9 Mich. 264 | Mich. | 1861
As to the first error assigned, we do not think the absence of the justice for a few minutes more than the hour after the time to which the cause had been adjourned, for the cause stated in the return, could be allowed to operate as a discontinuance, though the defendant might have remained at the office till the expiration of the hour, and then left. But in such case, if the defendant had gone away ignorant of the cause of the justice’s absence, the justice should have notified him of his return at the earliest opportunity, and should have required proof that he had received the notice before taking any other step in the cause: and if the defendant had, in good faith, dismissed his witnesses, he would on showing cause be entitled to the necessary time to procure their attendance.
But whether the return of the justice contains any proper evidence that defendant was notified of the cause of the justice’s absence, or of the fact of his return to the office, may well be doubted; but we do not propose to rest the case upon this ground, because the objection covered by the second assignment of error is, we think, fatal to the justice’s jurisdiction.

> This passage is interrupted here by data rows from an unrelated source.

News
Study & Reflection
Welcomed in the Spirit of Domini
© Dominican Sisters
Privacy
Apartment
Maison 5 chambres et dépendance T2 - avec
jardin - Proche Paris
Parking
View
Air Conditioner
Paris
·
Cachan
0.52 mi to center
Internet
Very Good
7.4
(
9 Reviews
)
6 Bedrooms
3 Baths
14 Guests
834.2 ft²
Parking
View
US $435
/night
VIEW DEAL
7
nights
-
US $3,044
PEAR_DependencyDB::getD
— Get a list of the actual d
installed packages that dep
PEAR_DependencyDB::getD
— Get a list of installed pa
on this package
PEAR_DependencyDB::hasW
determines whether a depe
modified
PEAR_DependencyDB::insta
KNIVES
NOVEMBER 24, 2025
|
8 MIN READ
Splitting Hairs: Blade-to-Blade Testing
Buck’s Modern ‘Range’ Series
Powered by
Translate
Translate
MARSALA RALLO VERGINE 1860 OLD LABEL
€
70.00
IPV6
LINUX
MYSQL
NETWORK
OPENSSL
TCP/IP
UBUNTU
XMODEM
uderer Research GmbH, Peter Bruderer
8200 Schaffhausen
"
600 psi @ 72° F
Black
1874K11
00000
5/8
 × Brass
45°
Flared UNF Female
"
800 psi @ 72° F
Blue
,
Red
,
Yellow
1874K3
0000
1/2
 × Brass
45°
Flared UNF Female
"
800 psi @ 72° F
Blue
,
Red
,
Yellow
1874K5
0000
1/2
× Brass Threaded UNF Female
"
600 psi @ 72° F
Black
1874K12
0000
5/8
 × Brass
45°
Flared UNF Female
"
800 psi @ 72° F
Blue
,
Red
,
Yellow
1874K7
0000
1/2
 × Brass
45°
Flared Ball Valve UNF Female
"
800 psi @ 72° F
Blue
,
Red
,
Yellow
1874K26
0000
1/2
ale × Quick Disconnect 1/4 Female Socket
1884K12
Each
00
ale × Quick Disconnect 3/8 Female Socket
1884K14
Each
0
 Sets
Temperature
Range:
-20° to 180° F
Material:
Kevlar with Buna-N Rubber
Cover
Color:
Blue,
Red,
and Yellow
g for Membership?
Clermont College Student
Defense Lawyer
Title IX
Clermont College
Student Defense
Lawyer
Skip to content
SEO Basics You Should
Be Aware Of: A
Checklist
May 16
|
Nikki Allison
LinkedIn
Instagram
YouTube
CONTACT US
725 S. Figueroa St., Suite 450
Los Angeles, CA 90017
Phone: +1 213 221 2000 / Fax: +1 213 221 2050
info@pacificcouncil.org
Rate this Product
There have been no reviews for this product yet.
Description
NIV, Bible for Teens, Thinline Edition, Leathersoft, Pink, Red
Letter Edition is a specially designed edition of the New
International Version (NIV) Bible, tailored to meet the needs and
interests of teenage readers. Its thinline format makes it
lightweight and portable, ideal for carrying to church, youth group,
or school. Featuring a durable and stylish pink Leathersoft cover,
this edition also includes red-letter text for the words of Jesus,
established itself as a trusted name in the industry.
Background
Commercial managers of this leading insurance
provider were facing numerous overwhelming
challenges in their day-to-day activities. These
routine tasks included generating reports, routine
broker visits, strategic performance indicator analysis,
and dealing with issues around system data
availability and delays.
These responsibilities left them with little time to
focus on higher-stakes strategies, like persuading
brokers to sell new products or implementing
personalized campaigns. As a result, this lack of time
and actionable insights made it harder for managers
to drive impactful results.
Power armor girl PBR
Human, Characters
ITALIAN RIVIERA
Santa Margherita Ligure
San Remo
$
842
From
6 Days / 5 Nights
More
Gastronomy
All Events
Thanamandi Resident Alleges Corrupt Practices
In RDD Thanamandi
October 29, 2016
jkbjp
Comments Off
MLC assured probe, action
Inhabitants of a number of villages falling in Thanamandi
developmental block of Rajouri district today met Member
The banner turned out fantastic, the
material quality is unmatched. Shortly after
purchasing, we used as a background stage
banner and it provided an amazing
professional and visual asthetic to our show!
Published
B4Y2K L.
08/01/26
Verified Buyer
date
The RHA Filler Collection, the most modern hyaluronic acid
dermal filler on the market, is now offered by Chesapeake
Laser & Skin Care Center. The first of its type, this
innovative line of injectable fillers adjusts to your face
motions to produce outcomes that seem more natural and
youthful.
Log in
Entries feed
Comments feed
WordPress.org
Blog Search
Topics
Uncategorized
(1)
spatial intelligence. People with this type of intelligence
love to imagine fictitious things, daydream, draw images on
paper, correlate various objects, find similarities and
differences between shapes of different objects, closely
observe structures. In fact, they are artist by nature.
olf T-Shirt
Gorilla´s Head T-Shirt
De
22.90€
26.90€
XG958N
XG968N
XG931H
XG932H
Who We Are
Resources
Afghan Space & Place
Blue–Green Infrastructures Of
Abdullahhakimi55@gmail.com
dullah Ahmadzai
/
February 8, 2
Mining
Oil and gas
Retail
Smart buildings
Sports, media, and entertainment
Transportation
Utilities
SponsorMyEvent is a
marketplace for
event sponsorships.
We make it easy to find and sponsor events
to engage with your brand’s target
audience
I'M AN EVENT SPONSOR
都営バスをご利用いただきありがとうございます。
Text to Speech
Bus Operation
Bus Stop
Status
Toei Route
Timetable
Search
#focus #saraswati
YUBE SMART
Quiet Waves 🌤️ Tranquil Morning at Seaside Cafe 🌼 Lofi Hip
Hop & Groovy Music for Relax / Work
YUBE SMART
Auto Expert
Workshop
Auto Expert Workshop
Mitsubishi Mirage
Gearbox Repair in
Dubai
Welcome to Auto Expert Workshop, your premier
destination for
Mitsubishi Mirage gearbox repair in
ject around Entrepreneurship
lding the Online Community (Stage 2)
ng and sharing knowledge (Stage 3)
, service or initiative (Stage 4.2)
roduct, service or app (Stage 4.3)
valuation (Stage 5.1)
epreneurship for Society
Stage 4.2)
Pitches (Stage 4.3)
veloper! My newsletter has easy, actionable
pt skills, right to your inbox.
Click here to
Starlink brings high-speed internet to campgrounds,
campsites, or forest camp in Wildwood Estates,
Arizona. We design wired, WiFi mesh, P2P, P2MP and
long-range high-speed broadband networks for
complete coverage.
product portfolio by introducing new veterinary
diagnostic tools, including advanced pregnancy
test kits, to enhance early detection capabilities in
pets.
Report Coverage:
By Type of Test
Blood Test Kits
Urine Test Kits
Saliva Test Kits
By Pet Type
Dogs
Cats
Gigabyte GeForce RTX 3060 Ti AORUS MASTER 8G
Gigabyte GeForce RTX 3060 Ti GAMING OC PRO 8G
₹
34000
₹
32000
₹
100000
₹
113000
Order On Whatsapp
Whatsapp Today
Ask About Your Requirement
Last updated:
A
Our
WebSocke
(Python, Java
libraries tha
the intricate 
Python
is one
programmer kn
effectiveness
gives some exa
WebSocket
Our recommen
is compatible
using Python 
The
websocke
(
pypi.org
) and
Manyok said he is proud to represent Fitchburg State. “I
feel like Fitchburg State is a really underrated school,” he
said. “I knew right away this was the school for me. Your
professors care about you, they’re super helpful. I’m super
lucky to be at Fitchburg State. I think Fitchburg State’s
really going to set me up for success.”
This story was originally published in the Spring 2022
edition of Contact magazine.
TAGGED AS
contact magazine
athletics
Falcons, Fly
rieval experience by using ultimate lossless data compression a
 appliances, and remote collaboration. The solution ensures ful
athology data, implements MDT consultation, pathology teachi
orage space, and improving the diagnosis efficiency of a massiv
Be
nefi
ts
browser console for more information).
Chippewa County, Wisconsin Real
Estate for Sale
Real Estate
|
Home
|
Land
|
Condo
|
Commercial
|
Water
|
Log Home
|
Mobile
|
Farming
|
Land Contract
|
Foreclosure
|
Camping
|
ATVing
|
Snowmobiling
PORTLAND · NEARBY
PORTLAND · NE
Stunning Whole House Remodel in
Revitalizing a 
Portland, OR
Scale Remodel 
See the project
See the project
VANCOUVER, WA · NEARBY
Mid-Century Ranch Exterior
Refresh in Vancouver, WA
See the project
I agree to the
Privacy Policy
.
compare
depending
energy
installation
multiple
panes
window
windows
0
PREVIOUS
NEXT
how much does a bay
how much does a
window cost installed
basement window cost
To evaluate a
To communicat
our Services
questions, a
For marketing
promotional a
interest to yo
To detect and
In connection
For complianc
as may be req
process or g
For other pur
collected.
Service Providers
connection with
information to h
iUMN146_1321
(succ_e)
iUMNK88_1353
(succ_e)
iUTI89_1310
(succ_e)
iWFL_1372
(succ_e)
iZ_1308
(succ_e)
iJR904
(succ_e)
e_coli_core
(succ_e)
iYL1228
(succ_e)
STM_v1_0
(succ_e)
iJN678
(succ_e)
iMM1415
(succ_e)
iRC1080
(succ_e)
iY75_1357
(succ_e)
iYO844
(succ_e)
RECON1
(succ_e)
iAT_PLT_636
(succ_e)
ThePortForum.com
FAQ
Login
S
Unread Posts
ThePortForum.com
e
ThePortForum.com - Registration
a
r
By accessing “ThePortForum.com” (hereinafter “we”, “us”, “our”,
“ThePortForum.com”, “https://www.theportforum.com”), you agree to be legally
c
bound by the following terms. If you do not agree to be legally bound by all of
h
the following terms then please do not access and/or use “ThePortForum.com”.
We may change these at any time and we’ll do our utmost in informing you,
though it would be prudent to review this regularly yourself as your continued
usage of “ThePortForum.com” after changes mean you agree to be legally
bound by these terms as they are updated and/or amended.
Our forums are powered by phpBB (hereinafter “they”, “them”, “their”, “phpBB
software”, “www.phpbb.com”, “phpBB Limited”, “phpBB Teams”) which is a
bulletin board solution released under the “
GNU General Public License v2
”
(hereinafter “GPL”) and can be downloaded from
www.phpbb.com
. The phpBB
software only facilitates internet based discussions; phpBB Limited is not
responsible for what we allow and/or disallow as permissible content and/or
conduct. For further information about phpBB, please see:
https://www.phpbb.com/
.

The adjournment from the twentieth to the twenty-sixth day of January, was granted in the absence and without the consent of the defendant, and without the showing of any cause whatever. It was an adjournment unauthorized by the statute, and without necessity. It is claimed to have been beneficial to the defendant. But if the defendant had been properly notified that the justice had returned, and was ready to proceed, he had a right to decline any defense, and allow tho plaintiff to proceed ex parte, without being subjected to the costs of another adjournment, and the re-attendance of tlieplaintiff’s witnesses. It can not therefore be said to be for tho defendant’s benefit. Though the justice might have held the cause open for a reasonable time, and continued the cause from day to day in the progress of the trial, as the necessities of the case might require, he had no right, without any such necessity, and without entering upon the trial, to adjourn it over for several days, as in this ease, unless at the instance of a party, and upon cause shown as required by the statute.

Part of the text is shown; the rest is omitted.